Dietary ingredients enhance energy metabolism through glucose and lipid metabolism in the body and have shown potential in reducing adiposity and related metabolic dysfunction. A large number of bioactive flavonoids or polyphenols activate the WAT browning process or enhance BAT activity to increase thermogenesis in vitro and in vivo [20, 37]. In both HFD-induced obese mice and cell models, Quercetin remodeled the characteristics of white fat cells to brown-like fat cells via modulating FGF-21, PRDM-16, PGC1α, and UCP-1 [38, 39]. The polyphenol curcumin, from Curcuma longa tuber, increased energy expenditure and thermogenesis in mice upon cold exposure through UCP-1 up-regulation in BAT, via dependent, and independent of PPAR activation [40].
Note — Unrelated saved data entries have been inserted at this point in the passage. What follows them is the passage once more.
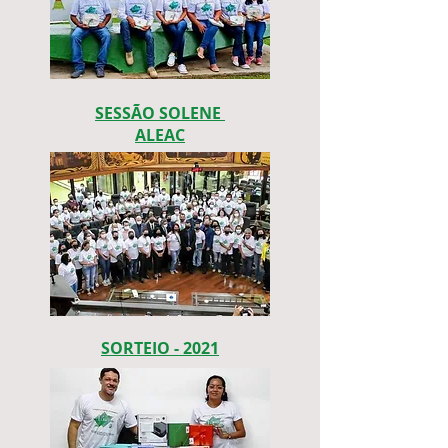
SESSÃO SOLENE
ALEAC
SORTEIO - 2021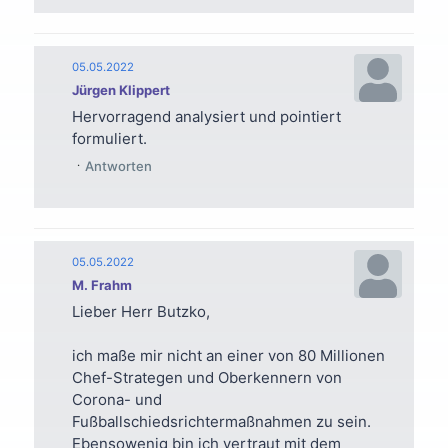
05.05.2022
Jürgen Klippert
Hervorragend analysiert und pointiert
formuliert.
Antworten
05.05.2022
M. Frahm
Lieber Herr Butzko,
ich maße mir nicht an einer von 80 Millionen
Chef-Strategen und Oberkennern von
Corona- und
Fußballschiedsrichtermaßnahmen zu sein.
Ebensowenig bin ich vertraut mit dem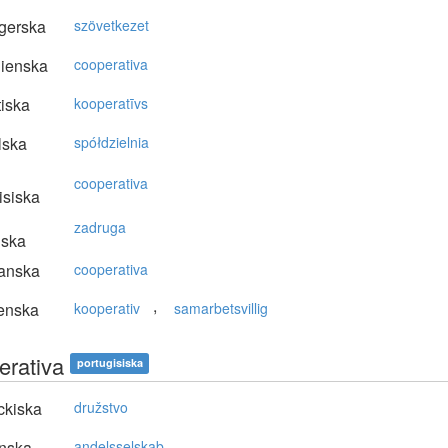
gerska
szövetkezet
lienska
cooperativa
tiska
kooperatīvs
lska
spółdzielnia
cooperativa
isiska
zadruga
nska
anska
cooperativa
,
enska
kooperativ
samarbetsvillig
erativa
portugisiska
ckiska
družstvo
nska
andelsselskab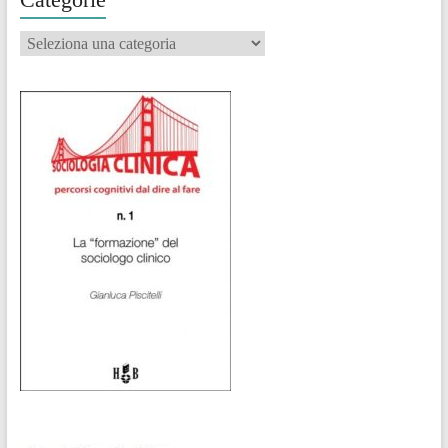
Categorie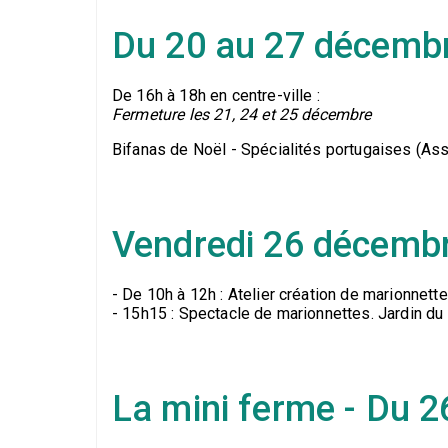
Du 20 au 27 décemb
De 16h à 18h en centre-ville :
Fermeture les 21, 24 et 25 décembre
Bifanas de Noël - Spécialités portugaises (Ass
Vendredi 26 décemb
- De 10h à 12h : Atelier création de marionnette
- 15h15 : Spectacle de marionnettes. Jardin du
La mini ferme - Du 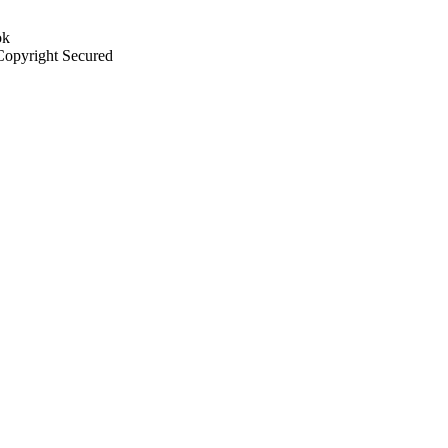
 Copyright Secured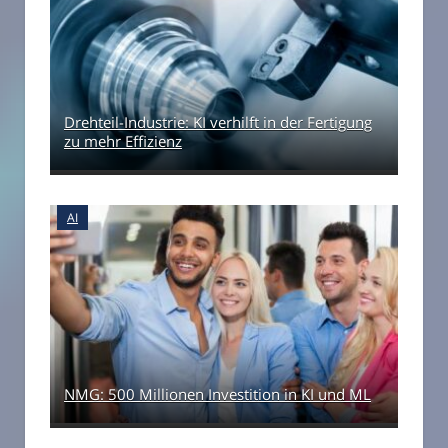
Drehteil-Industrie: KI verhilft in der Fertigung
zu mehr Effizienz
AI
NMG: 500 Millionen Investition in KI und ML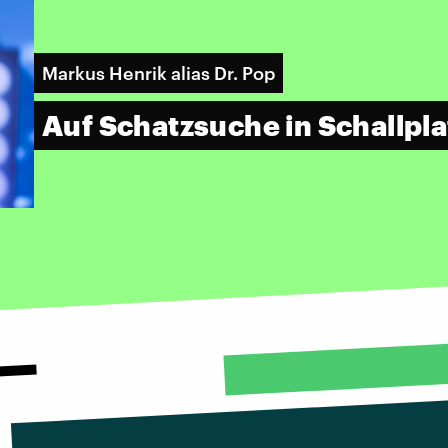
Markus Henrik alias Dr. Pop
Auf Schatzsuche in Schallpl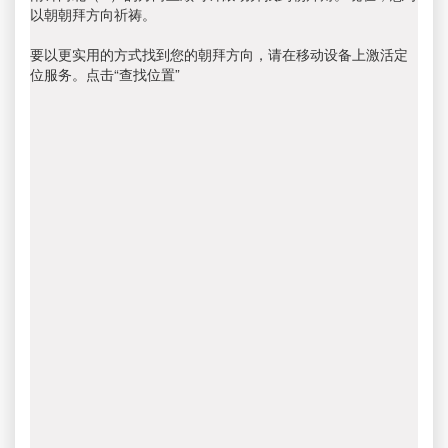
以朝朝拜方向祈祷。
要以更实用的方式找到您的朝拜方向，请在移动设备上激活定
位服务。点击“查找位置”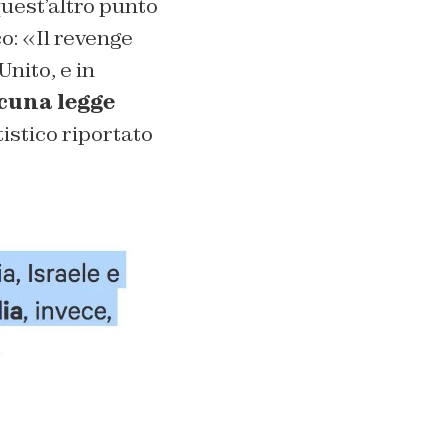
quest’altro punto
o: «Il revenge
nito, e in
lcuna legge
istico riportato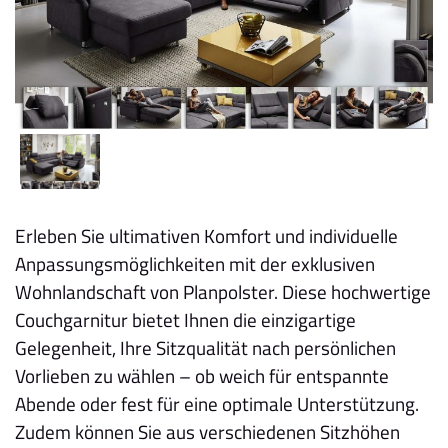
Erleben Sie ultimativen Komfort und individuelle
Anpassungsmöglichkeiten mit der exklusiven
Wohnlandschaft von Planpolster. Diese hochwertige
Couchgarnitur bietet Ihnen die einzigartige
Gelegenheit, Ihre Sitzqualität nach persönlichen
Vorlieben zu wählen – ob weich für entspannte
Abende oder fest für eine optimale Unterstützung.
Zudem können Sie aus verschiedenen Sitzhöhen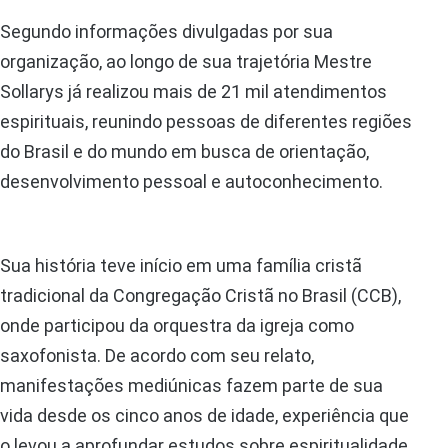
Segundo informações divulgadas por sua
organização, ao longo de sua trajetória Mestre
Sollarys já realizou mais de 21 mil atendimentos
espirituais, reunindo pessoas de diferentes regiões
do Brasil e do mundo em busca de orientação,
desenvolvimento pessoal e autoconhecimento.
Sua história teve início em uma família cristã
tradicional da Congregação Cristã no Brasil (CCB),
onde participou da orquestra da igreja como
saxofonista. De acordo com seu relato,
manifestações mediúnicas fazem parte de sua
vida desde os cinco anos de idade, experiência que
o levou a aprofundar estudos sobre espiritualidade,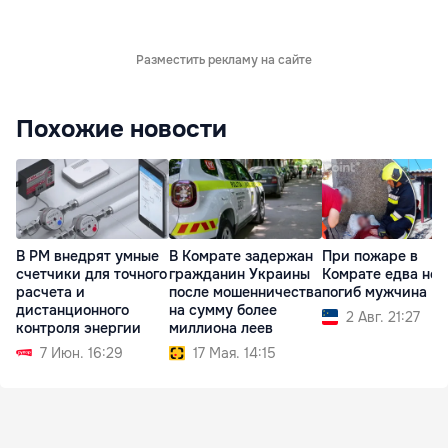
Разместить рекламу на сайте
Похожие новости
В РМ внедрят умные
В Комрате задержан
При пожаре в
счетчики для точного
гражданин Украины
Комрате едва не
расчета и
после мошенничества
погиб мужчина
дистанционного
на сумму более
2 Авг. 21:27
контроля энергии
миллиона леев
7 Июн. 16:29
17 Мая. 14:15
Study strength and limitations

The major finding of the present study is that the combined herbal extracts increased resting energy expenditure in association with reduced body fat mass and prevented BW gain in obese rats. The data also suggest a metabolic link between increased energy expenditure through UCP-1 overexpression in WAT and demonstrates the anti-obesity efficacy of LI85008F in HFD fed obese rats. Figure 6 illustrates the possible mechanisms of action of this herbal blend LI85008F in controlling body weight gain and body fat mass in the HFD-fed obese rats. However, this study has a few limitations. The present data do not explain whether this botanical extract composition influences WAT browning or activates the BAT to increase energy metabolism. Assessment of beige or brown fat cell-specific markers in the fat cells could have answered the query. Another limitation is that the present observation does not provide information on whether LI85008F supplementation confers a benefit of improving insulin sensitivity in obese rats. However, the data on adiponectin and reduced glucose levels suggest a significant role of LI85008F in improving insulin sensitivity in the HFD obese rats. Physical exercise increases energy metabolism through enhanced mitochondrial activity in WAT, alters adipokines secretions, enhances BAT recruitment, and activation [41, 42]. In agreement, evaluating the effect of LI85008F supplementation on energy metabolism in overweight or obese subjects in combination with an exercise schedule is warranted.

Fig. 6
figure 6

Possible mechanisms of action of LI85008F. The herbal extract combination, LI85008F, down-regulates adipogenesis, and, in parallel, activates energy metabolism in white fat tissue (WAT) of the obese rats. PPARγ-dependent transcription factors include C/EBPα, CCAAT enhancer-binding protein alpha; aP-2α, Activating Protein 2α; CD36, cluster of differentiation 36 and perilipin. PPARγ, Peroxisome proliferator-activated receptor gamma; UCP-1, Uncoupling protein-1. The down headed arrows in red color indicate suppression or reductions; the up arrows in green color indicate up-regulation or increase of metabolic function. The symbol (?) indicates a suggested WAT browning, warrants further exploration

Conclusion

In conclusion, the present observations suggest that LI85008F increases resting energy expenditure via increasing carbohydrate and fat oxidation in HFD fed obese rats. LI85008F increases energy metabolism via UCP-1 up-regulation in WAT through modulation of essential endocrine factors. LI85008F also improves the metabolic markers in serum and liver, indicative of possible protection from HFD-induced fatty liver and clinical symptoms of metabolic dysfunction.